Task to complete
Instruction for the entries that follow: retype exactly the lines from the line with "محرک نمادین با عامل تعدیل ایمنی مربوط" to the line with "می شود. بر عکس،", both included, and omit all others.

═══ Listed entries ═══

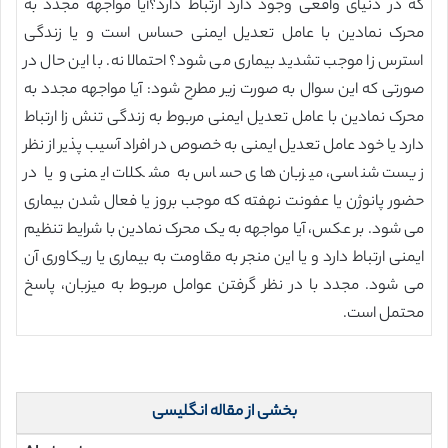
که در دنیای واقعی وجود دارد ارتباط دارد؟آیا مواجهه مجدد به
محرک نمادین با عامل تعدیل ایمنی حساس است و یا زندگی
استرس زا موجب تشدید بیماری می شود؟ احتمالا نه. با این حال در
صورتی که این سوال به صورت زیر مطرح شود: آیا مواجهه مجدد به
محرک نمادین با عامل تعدیل ایمنی مربوط به زندگی تنش زا ارتباط
دارد یا خود عامل تعدیل ایمنی به خصوص در افراد آسیب پذیر از نظر
زیست شناسی، میزبان های حساس به مشکلات ایمنی و یا در
حضور پانوژن یا عفونت نهفته که موجب بروز یا فعال شدن بیماری
می شود. بر عکس، آیا مواجهه به یک محرک نمادین با شرایط تنظیم
ایمنی ارتباط دارد و یا این منجر به مقاومت به بیماری یا ریکاوری آن
می شود. مجدد با در نظر گرفتن عوامل مربوط به میزبان، پاسخ
محتمل است.
بخشی از مقاله انگلیسی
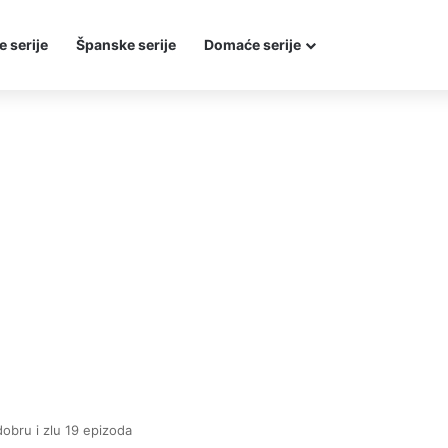
e serije
Španske serije
Domaće serije
obru i zlu 19 epizoda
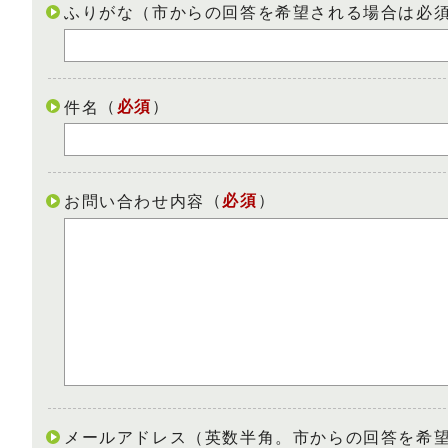
ふりがな（市からの回答を希望される場合は必
（
必須
）
件名
（
必須
）
お問い合わせ内容
メールアドレス（英数半角。市からの回答を希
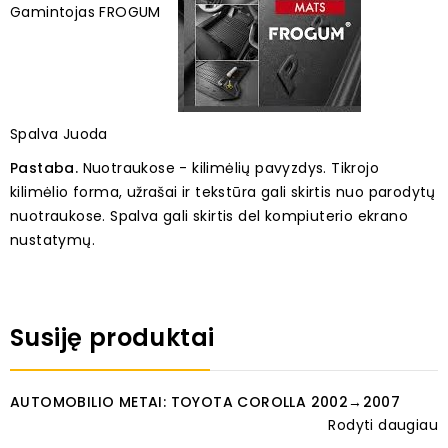
Gamintojas FROGUM
Spalva Juoda
Pastaba.
Nuotraukose - kilimėlių pavyzdys. Tikrojo
kilimėlio forma, užrašai ir tekstūra gali skirtis nuo parodytų
nuotraukose. Spalva gali skirtis del kompiuterio ekrano
nustatymų.
Susiję produktai
AUTOMOBILIO METAI: TOYOTA COROLLA 2002→2007
Rodyti daugiau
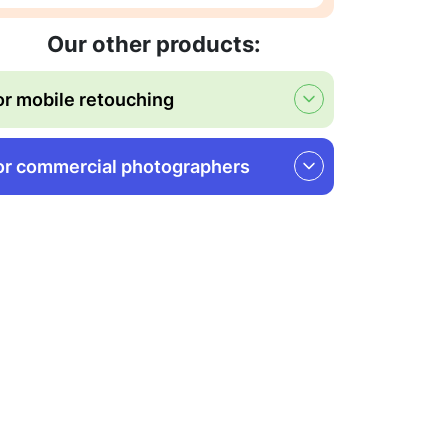
Our other products:
or mobile retouching
or commercial photographers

═══

Written answer
محرک نمادین با عامل تعدیل ایمنی مربوط به زندگی تنش زا ارتباط
دارد یا خود عامل تعدیل ایمنی به خصوص در افراد آسیب پذیر از نظر
زیست شناسی، میزبان های حساس به مشکلات ایمنی و یا در
حضور پانوژن یا عفونت نهفته که موجب بروز یا فعال شدن بیماری
می شود. بر عکس، آیا مواجهه به یک محرک نمادین با شرایط تنظیم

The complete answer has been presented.